BÖLÜM -7- "SIR"

2.7K 403 318
                                    

"Grevor!"

Babam büyük bir hışımla tuttuğu kolumu ittirerek bıraktı ve kapıya yöneldi. Yerde yatan kızın cansız bedeninin üzerinden gözünü kırpmadan atladı ve kapıyı sonuna kadar açarak dışarı fırladı.

"Grevor!"

Deli gibi sağa ve sola dönerek onun ismini haykırıyordu. "Nasıl geldin sen buraya lanet olası!..."

"...Grevor!"

Göz bebeklerim babamdan yavaşça önümdeki ölü bedene kaydı, büyük bir günahın lekesi sıçramış olan ellerimle tuttuğum tabancayı yavaşça bıraktım ve yere düştü. Tir tir titriyor, içinde bulunduğum durumu idrak etmeye çalışıyordum. Yutkunduğum vakit boğazım acıyla kavruldu. Gözlerim bomboş bakıyordu. Ne yaptığımı, nasıl hissettiğimi idrak edemiyordum. Öyle büyük bir şokun içerisindeydim ki olduğum yerde titremekten başka yapabildiğim hiçbir hareket yoktu. Bir an sonra yavaşça geriye doğru sendeledim ve düşecek gibi oldum. Bacaklarımda dolaşan kanın akışını beynimde hissediyordum sanki. Sonra güçsüz ve çaresiz bir şekilde çözüldü bacaklarım. Ve ben hemen arkamdaki duvara yaslanarak yere doğru çöktüm. Kulaklarımda anlayamadığım bir uğultu vardı, Bir rüya daha görüyordum ızdıraplı gecelerimde. Bir kabûs daha uğramıştı sanki göz kapaklarımın arkasına. Sonra gözlerimi açtım, uyandım; masum bir canı katletmiştim.

Ağzımdan istemsiz şekilde tükürükler akmaya başlamıştı, her tarafım dağınık biçimdeydi. Saçlarım birbirine girmişti, gözlerim acıyordu, ruhum acıyordu. Yavaş yavaş fısıldıyordu gerçek beynime, çünkü beynim şu an ancak buna müsaitti. Nefeslerim düzensiz bir biçimde akciğerlerime dolup boşalırken bunu hissedemiyordum. Boştu, bir boşlukta gözlerim sonuna kadar açık bir vaziyette süzülüyordum sanki.

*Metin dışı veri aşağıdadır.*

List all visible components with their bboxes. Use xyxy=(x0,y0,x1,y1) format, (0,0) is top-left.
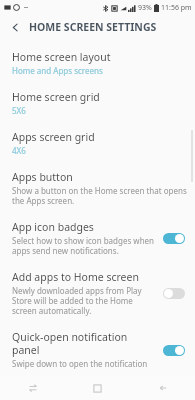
staticText: Quick-open notification panel xyxy=(12,330,155,357)
staticText: Swipe down to open the notification pane… xyxy=(12,358,155,369)
staticText: Apps button xyxy=(12,170,73,184)
staticText: Add apps to Home screen xyxy=(12,270,139,284)
button[interactable]: Navigate up xyxy=(7,19,23,35)
button[interactable]: Home xyxy=(65,376,130,400)
button[interactable]: Home screen layout xyxy=(0,43,195,83)
button[interactable]: Quick-open notification panel xyxy=(0,323,195,376)
button[interactable]: Off xyxy=(161,284,187,302)
staticText: 5X6 xyxy=(12,105,26,116)
button[interactable]: Back xyxy=(130,376,195,400)
button[interactable]: Recent apps xyxy=(0,376,65,400)
button[interactable]: Apps button xyxy=(0,163,195,213)
staticText: 11:56 pm xyxy=(161,3,192,13)
staticText: 4X6 xyxy=(12,145,26,156)
button[interactable]: On xyxy=(161,229,187,247)
staticText: Select how to show icon badges when apps… xyxy=(12,235,155,256)
staticText: Apps screen grid xyxy=(12,130,95,144)
button[interactable]: Add apps to Home screen xyxy=(0,263,195,323)
staticText: Home screen grid xyxy=(12,90,100,104)
button[interactable]: Apps screen grid xyxy=(0,123,195,163)
staticText: Home and Apps screens xyxy=(12,65,103,76)
button[interactable]: On xyxy=(161,341,187,359)
staticText: App icon badges xyxy=(12,220,94,234)
staticText: Newly downloaded apps from Play Store wi… xyxy=(12,285,155,316)
button[interactable]: Home screen grid xyxy=(0,83,195,123)
staticText: Home screen layout xyxy=(12,50,111,64)
staticText: Show a button on the Home screen that op… xyxy=(12,185,187,206)
staticText: HOME SCREEN SETTINGS xyxy=(29,20,157,34)
staticText: 93% xyxy=(138,3,152,13)
button[interactable]: App icon badges xyxy=(0,213,195,263)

Zihnim bu gerçeğin fırtınasıyla sarsılırken kendimi öyle kasıyordumki karnım ve sırtım ağrımaya başlamıştı. Öyle sert bastırıyordumki dişlerimi dişlerime sanki çatlayacak gibiydiler. Sadece donuktum, sadece tam ileriye, bomboş bir şekilde bakıyordum.

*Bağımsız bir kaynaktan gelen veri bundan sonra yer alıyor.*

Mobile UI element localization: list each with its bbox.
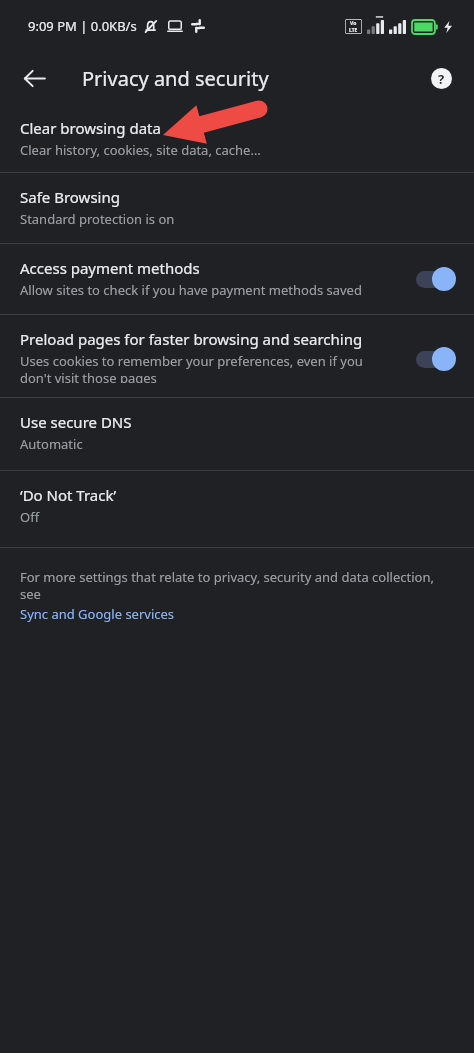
button[interactable]: Preload pages for faster browsing and se… bbox=[0, 315, 474, 397]
staticText: Vo bbox=[350, 20, 357, 27]
button[interactable]: Toggle Access payment methods bbox=[412, 265, 458, 293]
staticText: Privacy and security bbox=[82, 65, 269, 92]
button[interactable]: Back bbox=[12, 56, 56, 100]
staticText: Standard protection is on bbox=[20, 210, 175, 228]
staticText: Clear history, cookies, site data, cache… bbox=[20, 141, 261, 158]
staticText: Off bbox=[20, 508, 40, 526]
staticText: LTE bbox=[349, 27, 358, 34]
staticText: Allow sites to check if you have payment… bbox=[20, 281, 362, 299]
staticText: Use secure DNS bbox=[20, 412, 132, 432]
button[interactable]: Access payment methods bbox=[0, 244, 474, 314]
button[interactable]: Use secure DNS bbox=[0, 398, 474, 470]
button[interactable]: Toggle Preload pages for faster browsing… bbox=[412, 345, 458, 373]
staticText: Preload pages for faster browsing and se… bbox=[20, 329, 363, 349]
staticText: Access payment methods bbox=[20, 258, 200, 278]
staticText: Automatic bbox=[20, 435, 83, 453]
staticText: Clear browsing data bbox=[20, 118, 161, 138]
staticText: Sync and Google services bbox=[20, 605, 175, 623]
staticText: ? bbox=[438, 70, 445, 88]
button[interactable]: ‘Do Not Track’ bbox=[0, 471, 474, 547]
staticText: 9:09 PM | 0.0KB/s bbox=[28, 17, 137, 35]
staticText: Uses cookies to remember your preference… bbox=[20, 352, 388, 383]
button[interactable]: Help bbox=[420, 57, 462, 99]
button[interactable]: Safe Browsing bbox=[0, 173, 474, 243]
staticText: ‘Do Not Track’ bbox=[20, 485, 117, 505]
staticText: For more settings that relate to privacy… bbox=[20, 568, 456, 603]
button[interactable]: Clear browsing data bbox=[0, 104, 474, 172]
staticText: Safe Browsing bbox=[20, 187, 120, 207]
button[interactable]: Sync and Google services bbox=[20, 605, 175, 623]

Babam kapıdan içeri girdi ve sertçe kapıyı kapattı. Sinirliydi; her zamanki gibi. Yüzü öfkenin alevlerine bulanırken hışımla yanıma doğru geldi ve boğazıma yapıştı. Boğazımda ellerinin kuvvetini hissedebiliyordum. Bir çocuğun omuzlarına tonlarca acı yüklenmişti. Oda yetmiyordu babama. Acı çektirmek onun ruhunun doyumsuz isteğiydi. Onun ruhu zulme açtı.

Artık o kadar hissizdimki babamı umursayamıyordum. Boğazımdaki eller bile beni uyandıramıyordu bu derin şoktan. Öyle büyük bir dalga çarpmıştıki yüzüme kendime gelemiyordum.

"O nasıl buraya girdi?(!)"

Babam öfkeyle tam yüzümün kıyısında bana bağırdı. Tekrar ve tekrar. "Sana diyorum piç kurusu!"

Ablamlara döndü ve Sarah'a bir tokat yapıştırdı. "Siz ne haltlar çeviriyorsunuz ha?"

"Söyleyin!"

"Ne gizliyorsunuz benden!"

Yine zaman yavaşlamıştı sanki... Babamın ağzından fışkıran kelimelerin uğultusuyla gözlerim kararıp duruyordu.

Birden garip fakat umut vaadeden bir ses duymaya başladım. Ve o sesle yavaş yavaş kendime geldim azda olsa. Babam bir an öfkeyle çıkan bağırışlarını yarıda kesmiş, gelen sese karşılık gözlerini iri iri açmıştı.

Gelen ses bir siren sesiydi. Polis siren sesi. Ve gittikçe yaklaşıyordu.

"Isabella!" diye bağırdı babam. "Yeri temizlememiz gerek! Çabuk ol bir bez bul lanet olasıca kaltak!"